BEGIN
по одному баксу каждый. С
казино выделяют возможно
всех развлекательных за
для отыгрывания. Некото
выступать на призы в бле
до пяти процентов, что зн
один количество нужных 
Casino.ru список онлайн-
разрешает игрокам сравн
END
**ASSIGNED TASK:** Could you write out only the lines of the listing above from the one that contains "всех развлекательных за" through its final line, exactly and inclusive?

**SOLVED PROBLEM:**
всех развлекательных за
для отыгрывания. Некото
выступать на призы в бле
до пяти процентов, что зн
один количество нужных 
Casino.ru список онлайн-
разрешает игрокам сравн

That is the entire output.